One of the women accused of child cruelty at a Halifax primary school told the youngster “I’m going to have to stick you to your chair”, court heard today.
Teaching assistant Rachael Regan allegedly said: “She was fidget, fidget, fidget in her chair and more fidgety than normal, I pulled the Sellotape from the machine, put it round her shoulders and on the back of the chair - she was laughing her head off.”
A jury at Bradford Crown Court today (Monday) heard police statements from the two members of staff in the child cruelty case.
Teacher Deborah McDonald, 41, of Birks Hall Terrace, Halifax, and teaching assistant Rachael Regan, 43, of Cousin Lane, Illingworth, , are charged with ten counts of cruelty on a person under 16 including taping the child to a chair.
The women are also charged with tying the child’s shoes with string; kicking her chair; shutting her in a storeroom; sticking Post-It notes on her; goading her with a biscuit; hiding the girl’s doll; tearing her picture; making her stand on a chair whilst other children laughed at her and referring to her as “the class clown”.

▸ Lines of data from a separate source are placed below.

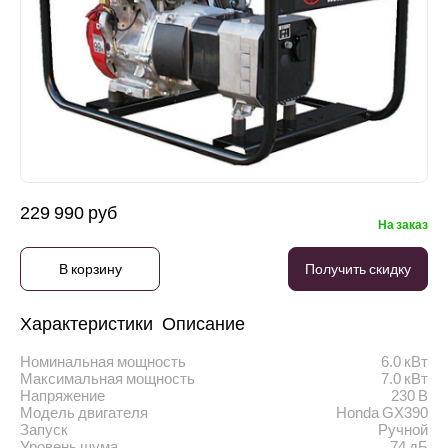
229 990 руб
На заказ
В корзину
Получить скидку
Характеристики
Описание
Номинальная мощность
6.0 кВт
Максимальная мощность
7.0 кВт
Напряжение
230 В
Модель двигателя
Honda GX390
Запуск
Ручной
Уровень шума
74 дБ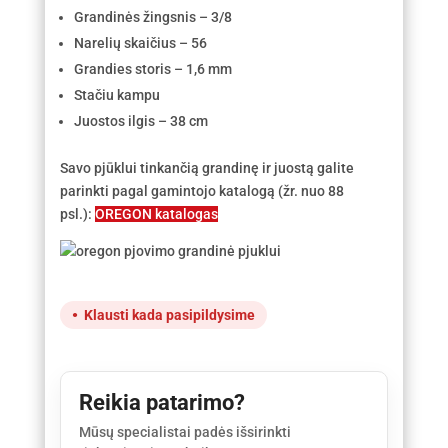
Grandinės žingsnis – 3/8
Narelių skaičius – 56
Grandies storis – 1,6 mm
Stačiu kampu
Juostos ilgis – 38 cm
Savo pjūklui tinkančią grandinę ir juostą galite
parinkti pagal gamintojo katalogą (žr. nuo 88
psl.):
OREGON katalogas
Klausti kada pasipildysime
Reikia patarimo?
Mūsų specialistai padės išsirinkti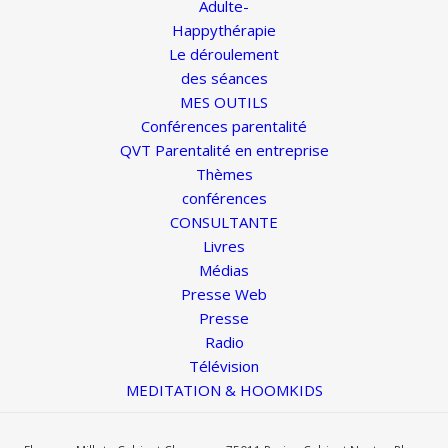
Adulte-
Happythérapie
Le déroulement
des séances
MES OUTILS
Conférences parentalité
QVT Parentalité en entreprise
Thèmes
conférences
CONSULTANTE
Livres
Médias
Presse Web
Presse
Radio
Télévision
MEDITATION & HOOMKIDS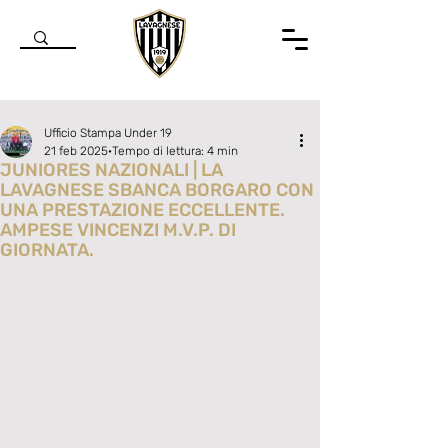
Ufficio Stampa Under 19
21 feb 2025
Tempo di lettura: 4 min
JUNIORES NAZIONALI | LA
LAVAGNESE SBANCA BORGARO CON
UNA PRESTAZIONE ECCELLENTE.
AMPESE VINCENZI M.V.P. DI
GIORNATA.
Valutazione NaN stelle su 5.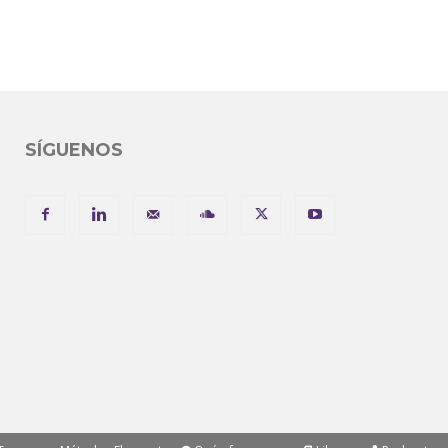
SÍGUENOS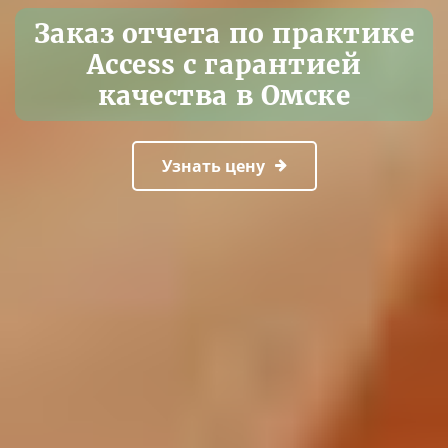
Заказ отчета по практике
Access с гарантией
качества в Омске
Узнать цену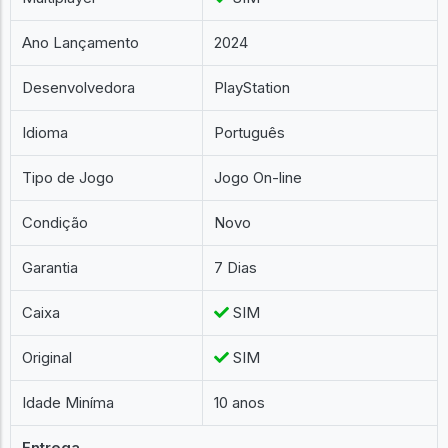
Ano Lançamento
2024
Desenvolvedora
PlayStation
Idioma
Português
Tipo de Jogo
Jogo On-line
Condição
Novo
Garantia
7 Dias
Caixa
SIM
Original
SIM
Idade Miníma
10 anos
Entrega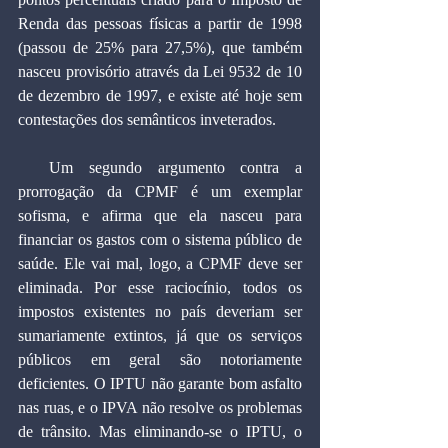
Renda das pessoas físicas a partir de 1998 
(passou de 25% para 27,5%), que também 
nasceu provisório através da Lei 9532 de 10 
de dezembro de 1997, e existe até hoje sem 
contestações dos semânticos inveterados.
  Um segundo argumento contra a 
prorrogação da CPMF é um exemplar 
sofisma, e afirma que ela nasceu para 
financiar os gastos com o sistema público de 
saúde. Ele vai mal, logo, a CPMF deve ser 
eliminada. Por esse raciocínio, todos os 
impostos existentes no país deveriam ser 
sumariamente extintos, já que os serviços 
públicos em geral são notoriamente 
deficientes. O IPTU não garante bom asfalto 
nas ruas, e o IPVA não resolve os problemas 
de trânsito. Mas eliminando-se o IPTU, o 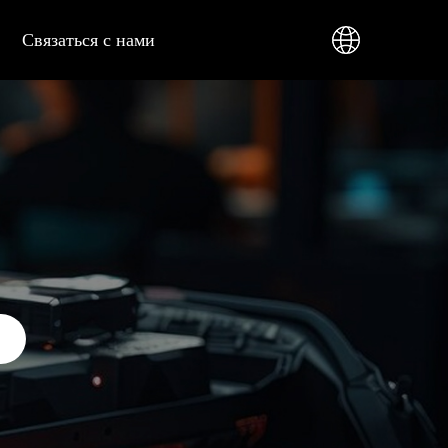
Связаться с нами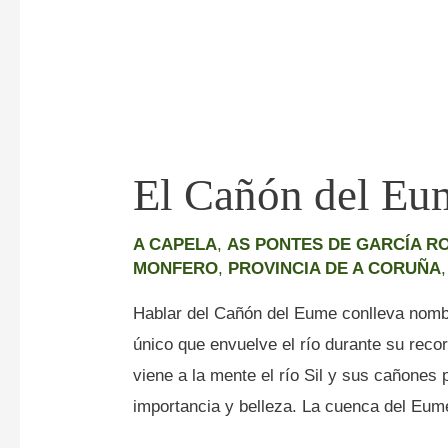
El Cañón del Eu
A CAPELA
,
AS PONTES DE GARCÍA R
MONFERO
,
PROVINCIA DE A CORUÑA
Hablar del Cañón del Eume conlleva nomb
único que envuelve el río durante su rec
viene a la mente el río Sil y sus cañones
importancia y belleza. La cuenca del Eum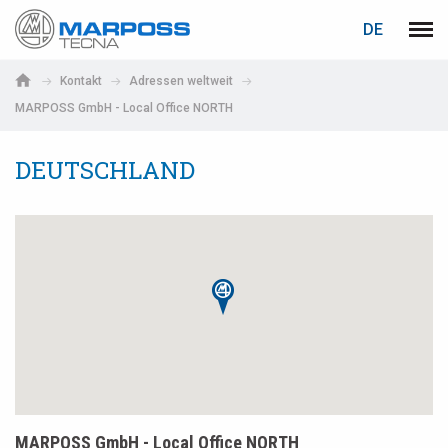
LOGIN
PASSWORTWIEDERHERSTELLUNG
DE
Marposs
Men
English
S.p.A.
Kontakt
Adressen weltweit
Deutsch
MARPOSS GmbH - Local Office NORTH
E-Mail-Adresse
Italiano
DEUTSCHLAND
Français
Passwort
Español
日本語 (Japanese)
中文 (Chinese)
한국어 (Korean)
Falls Sie noch nicht registriert sind, können Sie sich jetzt
registrieren. Die Registrierung ist kostenlos!
Hier klicken!
MARPOSS GmbH - Local Office NORTH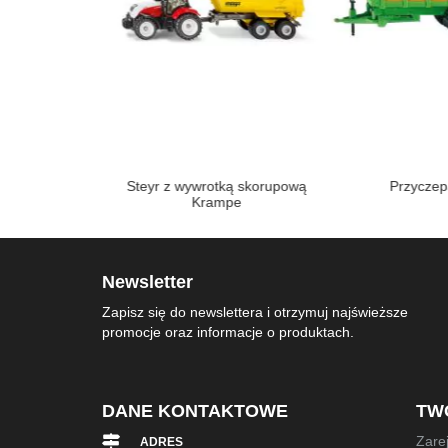
d T8.390
Steyr z wywrotką skorupową
Przyczep
Krampe
Newsletter
Zapisz się do newslettera i otrzymuj najświeższe
promocje oraz informacje o produktach.
DANE KONTAKTOWE
TW
Zarej
ADRES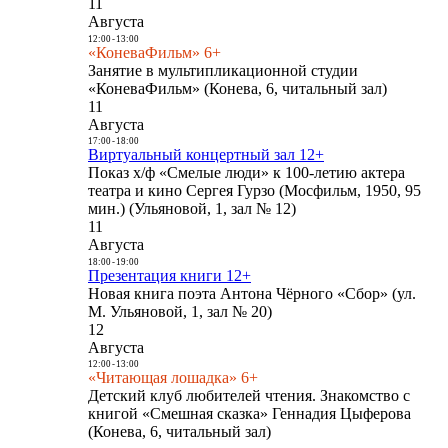
11
Августа
12:00
-
13:00
«КоневаФильм» 6+
Занятие в мультипликационной студии
«КоневаФильм» (Конева, 6, читальный зал)
11
Августа
17:00
-
18:00
Виртуальный концертный зал 12+
Показ х/ф «Смелые люди» к 100-летию актера
театра и кино Сергея Гурзо (Мосфильм, 1950, 95
мин.) (Ульяновой, 1, зал № 12)
11
Августа
18:00
-
19:00
Презентация книги 12+
Новая книга поэта Антона Чёрного «Сбор» (ул.
М. Ульяновой, 1, зал № 20)
12
Августа
12:00
-
13:00
«Читающая лошадка» 6+
Детский клуб любителей чтения. Знакомство с
книгой «Смешная сказка» Геннадия Цыферова
(Конева, 6, читальный зал)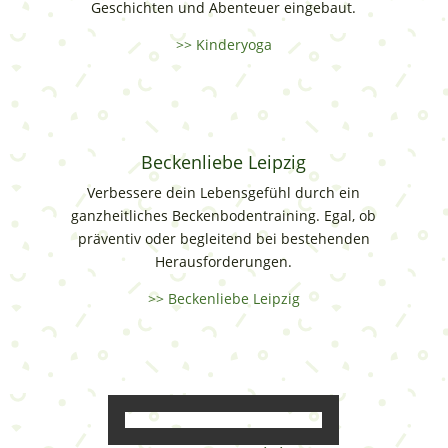
Geschichten und Abenteuer eingebaut.
>> Kinderyoga
Beckenliebe Leipzig
Verbessere dein Lebensgefühl durch ein
ganzheitliches Beckenbodentraining. Egal, ob
präventiv oder begleitend bei bestehenden
Herausforderungen.
>> Beckenliebe Leipzig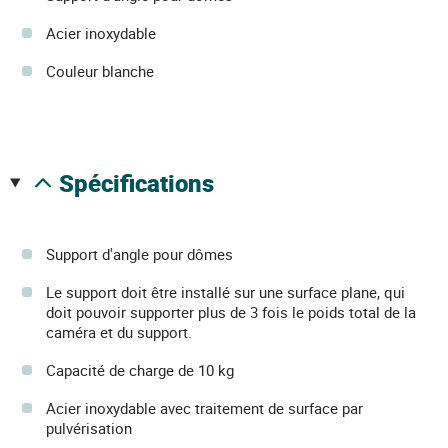
Acier inoxydable
Couleur blanche
spécifications
Support d'angle pour dômes
Le support doit être installé sur une surface plane, qui
doit pouvoir supporter plus de 3 fois le poids total de la
caméra et du support.
Capacité de charge de 10 kg
Acier inoxydable avec traitement de surface par
pulvérisation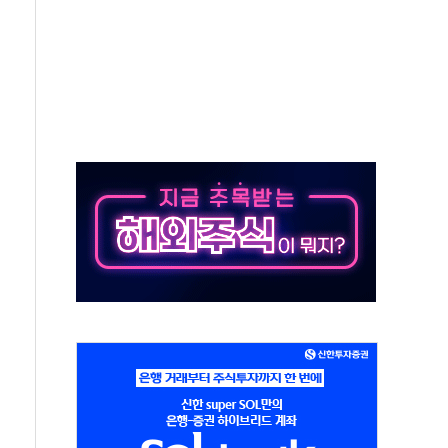
생애최초만 경쟁 치열
래·ETF 매수에도 고유가·금리·입법 지연 '삼중 부담'
...석유·가스주 올랐지만 빈그룹이 상쇄
총수요 104.3GW 기록
 위기 고조되는 또 다른 중동 화약고
름나기 [뉴스핌 줌인]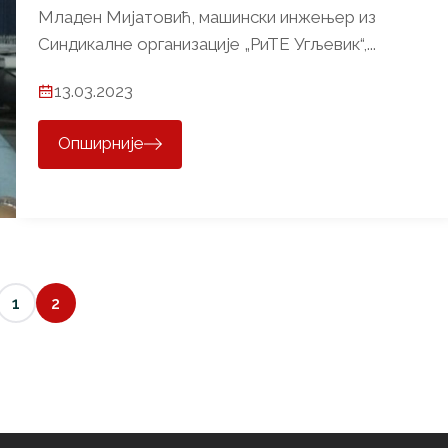
Младен Мијатовић, машински инжењер из
Синдикалне организације „РиТЕ Угљевик“,...
13.03.2023
Опширније
1
2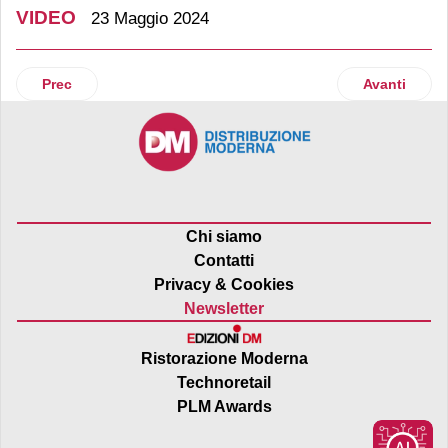
VIDEO
23 Maggio 2024
Articolo precedente: Temsi presenta una nuova soluzione
Articolo suc
Prec
Avanti
Chi siamo
Contatti
Privacy & Cookies
Newsletter
Ristorazione Moderna
Technoretail
PLM Awards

Both defendants deny the charges.
Regan, accused of Sellotaping the “fidgety” child to her chair told police after arrest that with hindsight her actions were “wrong”.
Asked about the incident, Regan told Detective Constable Joel Clayton that the girl had been fidgeting in her chair and she said to her lightheartedly: “I’m going to have to stick you to your chair.”
She told police the length of Sellotape was approximately 60cm and that the child was in the chair for a matter of minutes.
The court had previously heard that the child was taped to the chair for around 10 minutes.
Regan denied that she left the classroom to get a teaching assistant from an adjoining classroom and said to her: “look what we have done.”
“At the time I did not think what I did was wrong. Now, I understand it was wrong - because I’m sat here,” Regan told police.
McDonald said she witnessed the incident but the matter was over before she had time to challenge it.
A learning mentor, who had been informed of the incident, walked into the class and advised Regan to remove the Sellotape as the school’s headteacher was showing visitors around the site.
The defendants both deny acting maliciously in their treatment of the girl.